[SOLVED] C# - Center UI Element on Another UI Element

I made a little minimap for my game, which works great! Some tweaking left to do, but it essentially does what I was looking for. I even made it freeze position rather than rotate with the player. But that created a new problem - it doesn’t show which way the player is facing. So I made a little arrow and got it rotating along with the character and that part’s great! Only problem is, I’m not sure how to render the arrow onto the center of the minimap (which is a RawImage UI element). Right now, it’s displaying in the center of the screen!

I thought about just manually adjusting the coordinate position of the arrow, but I think that would cause problems if the game was run at any other resolution. So what I really need is to somehow fetch the center of the minimap RawImage and render my arrow there. But because of anchor points, the minimap RawImage is at 0,0,0…so I’m not really sure how.

Can anyone point me in the right direction to get the actual center of a UI element on the screen, not relative to parent elements and such?

Your minimap is a RawImage… that’s a UI element. Your arrow is also a UI element (probably RawImage or Image). So, just stick the arrow inside the map (i.e., make the map the parent of the arrow), and set its anchors up so it’s centered on it. Easy peasy, no?

1 Like

So I’m tracking with you, but the only issue is that the arrow I don’t think is actually an object, the way I set it up…exactly. I’m using GUI.DrawTexture. Can I do that and make the arrow a child of the minimap?
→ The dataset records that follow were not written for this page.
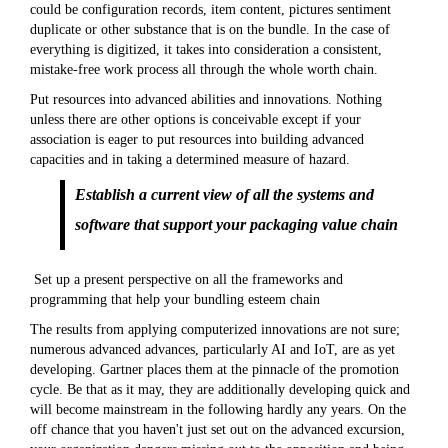
could be configuration records, item content, pictures sentiment
duplicate or other substance that is on the bundle. In the case of
everything is digitized, it takes into consideration a consistent,
mistake-free work process all through the whole worth chain.
Put resources into advanced abilities and innovations. Nothing
unless there are other options is conceivable except if your
association is eager to put resources into building advanced
capacities and in taking a determined measure of hazard.
Establish a current view of all the systems and
software that support your packaging value chain
Set up a present perspective on all the frameworks and
programming that help your bundling esteem chain
The results from applying computerized innovations are not sure;
numerous advanced advances, particularly AI and IoT, are as yet
developing. Gartner places them at the pinnacle of the promotion
cycle. Be that as it may, they are additionally developing quick and
will become mainstream in the following hardly any years. On the
off chance that you haven't just set out on the advanced excursion,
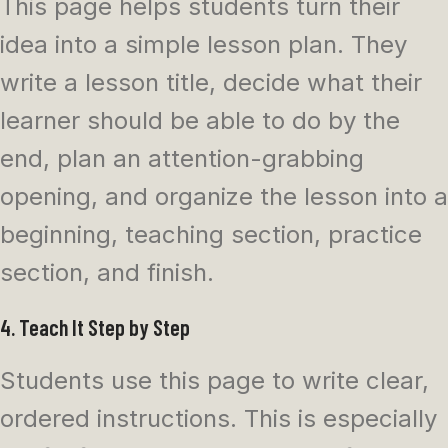
This page helps students turn their
idea into a simple lesson plan. They
write a lesson title, decide what their
learner should be able to do by the
end, plan an attention-grabbing
opening, and organize the lesson into a
beginning, teaching section, practice
section, and finish.
4. Teach It Step by Step
Students use this page to write clear,
ordered instructions. This is especially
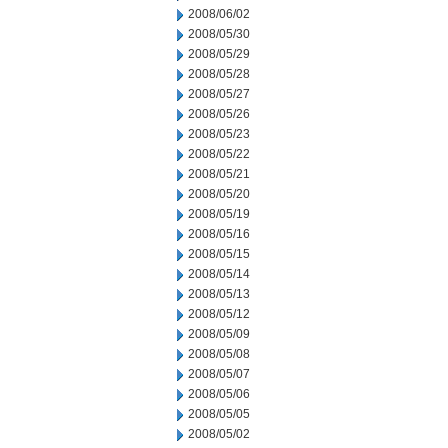
2008/06/02
2008/05/30
2008/05/29
2008/05/28
2008/05/27
2008/05/26
2008/05/23
2008/05/22
2008/05/21
2008/05/20
2008/05/19
2008/05/16
2008/05/15
2008/05/14
2008/05/13
2008/05/12
2008/05/09
2008/05/08
2008/05/07
2008/05/06
2008/05/05
2008/05/02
On second thought, maybe I’m doing this wrong altogether. Maybe I should create the arrow as an object in the editor, and then just change its rotation instead of rendering it?

:hushed:

So, in all honesty, I really recommend just redoing it with a UI.Image object.

I used to use the various GUI.Draw routines a lot too. In fact in High Frontier, we still have a lot of code using that, because it works and it would be very expensive at this point to redo it.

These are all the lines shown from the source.